VÍCTOR EDUARDO RAMÍREZ “VITICO”
@ramirezvictore
La ganadería de bravo siempre ha
sido un ejercicio de afición, matemática y fe, la primera es una cualidad
indispensable, la segunda no menos importante ya que hay que hacer ejercicios
pitagóricos para que cuadren las cuentas y la tercera es la que permite que se
siga creyendo en el proyecto.
Trinidad de elementos, todos unidos
y necesarios. (Seguramente hay muchos más, pero a bote pronto estos quedan que
ni pintados).
En Venezuela ser ganadero de toros
de lidia es admirable, pues la temporada taurina es prácticamente inexistente.
Con plazas tan emblemáticas como El Nuevo Circo de Caracas, la Maestranza de
Maracay, la Monumental de Valencia, la Monumental de Maracaibo cerradas y
abandonadas, con una provincia que pasó de ser el eje de las campañas a un
desierto taurino, criar toros bravos es una quimera.
En un país con una monstruosa
inflación que hace casi imposible la vida cotidiana, pensar en los altísimos
costos que demanda un animal tan especial como el toro da escalofríos.
Hay que tener muchísima afición y
otros ingresos para poder mantener algo tan hermoso y complejo como una
ganadería. Los costos de los muchos insumos que requiere, el saneamiento del
ganado, el alimento y todo aquello que conlleva la crianza del bravo es digno
de análisis, pues es de suponer que cada semana todo se va “por las nubes”.
Lamentablemente muchas ganaderías han desaparecido y otras, en un titánico y
loable esfuerzo hacen un ejercicio de supervivencia.

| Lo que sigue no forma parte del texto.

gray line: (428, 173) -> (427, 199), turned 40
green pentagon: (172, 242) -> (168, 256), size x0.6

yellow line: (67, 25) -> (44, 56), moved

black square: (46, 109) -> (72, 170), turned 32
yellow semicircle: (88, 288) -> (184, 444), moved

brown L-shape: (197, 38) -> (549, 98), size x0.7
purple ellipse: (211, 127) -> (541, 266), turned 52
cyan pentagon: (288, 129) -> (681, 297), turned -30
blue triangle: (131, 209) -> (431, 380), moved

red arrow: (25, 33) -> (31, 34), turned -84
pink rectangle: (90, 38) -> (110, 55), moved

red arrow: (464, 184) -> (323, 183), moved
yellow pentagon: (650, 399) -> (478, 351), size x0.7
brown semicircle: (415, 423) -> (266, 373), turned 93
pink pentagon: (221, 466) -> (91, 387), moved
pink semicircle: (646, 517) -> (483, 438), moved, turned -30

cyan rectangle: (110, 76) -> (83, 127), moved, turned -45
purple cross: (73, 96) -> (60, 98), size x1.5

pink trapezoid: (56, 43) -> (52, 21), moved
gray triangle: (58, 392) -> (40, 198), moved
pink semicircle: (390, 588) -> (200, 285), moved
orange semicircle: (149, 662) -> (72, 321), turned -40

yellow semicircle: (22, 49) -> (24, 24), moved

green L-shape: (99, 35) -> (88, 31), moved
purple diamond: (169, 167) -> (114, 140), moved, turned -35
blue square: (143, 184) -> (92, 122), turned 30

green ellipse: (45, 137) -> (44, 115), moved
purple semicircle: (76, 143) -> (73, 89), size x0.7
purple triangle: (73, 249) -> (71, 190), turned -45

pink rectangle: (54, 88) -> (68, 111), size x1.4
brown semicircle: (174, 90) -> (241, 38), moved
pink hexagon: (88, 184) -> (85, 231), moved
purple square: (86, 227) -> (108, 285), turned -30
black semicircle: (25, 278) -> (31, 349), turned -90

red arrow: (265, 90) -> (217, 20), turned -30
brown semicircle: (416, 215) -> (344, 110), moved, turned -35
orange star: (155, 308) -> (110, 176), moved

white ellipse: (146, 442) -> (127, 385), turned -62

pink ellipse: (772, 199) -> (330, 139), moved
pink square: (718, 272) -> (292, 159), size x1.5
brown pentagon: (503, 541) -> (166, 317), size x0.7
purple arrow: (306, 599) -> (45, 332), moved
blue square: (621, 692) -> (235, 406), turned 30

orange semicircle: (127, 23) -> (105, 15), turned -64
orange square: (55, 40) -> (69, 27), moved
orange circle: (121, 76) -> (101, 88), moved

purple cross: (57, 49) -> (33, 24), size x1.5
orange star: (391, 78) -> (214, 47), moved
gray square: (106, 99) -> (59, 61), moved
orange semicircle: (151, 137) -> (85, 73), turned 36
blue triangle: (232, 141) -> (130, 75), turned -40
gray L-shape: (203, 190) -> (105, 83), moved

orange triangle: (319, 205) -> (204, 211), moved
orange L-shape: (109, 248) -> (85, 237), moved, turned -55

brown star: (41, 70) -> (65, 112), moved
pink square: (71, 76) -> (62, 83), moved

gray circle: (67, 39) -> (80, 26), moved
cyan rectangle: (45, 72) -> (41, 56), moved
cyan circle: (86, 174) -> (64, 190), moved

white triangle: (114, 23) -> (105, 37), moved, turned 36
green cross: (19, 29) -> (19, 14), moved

Con un mercado sano, como por
ejemplo México, Perú o Colombia, la demanda de animales hace que sea rentable
el oficio, pues se va dando salida a los astados, se estabiliza por tanto el
número de reses y se alivia la economía al vender y generar ingresos, las
empresas ganan montando festejos y los toreros viven de la fiesta.
Venezuela es el país más castigado
de todos aquellos que tienen tradición taurina, las razones son obvias, y como
la cuerda revienta por el lado más flojo, los principales protagonistas del
espectáculo padecen las consecuencias. Ganaderías que no pueden mantenerse,
toreros que deben irse de su país o dedicarse a otra cosa, empresarios que ya
no programan festejos y aficionados lamentándose por no poder in situ lo que
más les gusta.
Pero como siempre, la esperanza de
una renovación de la tauromaquia venezolana, es el clavo ardiendo del que todos
debemos agarrarnos. Por el bien de la fiesta, del país y de nosotros mismos.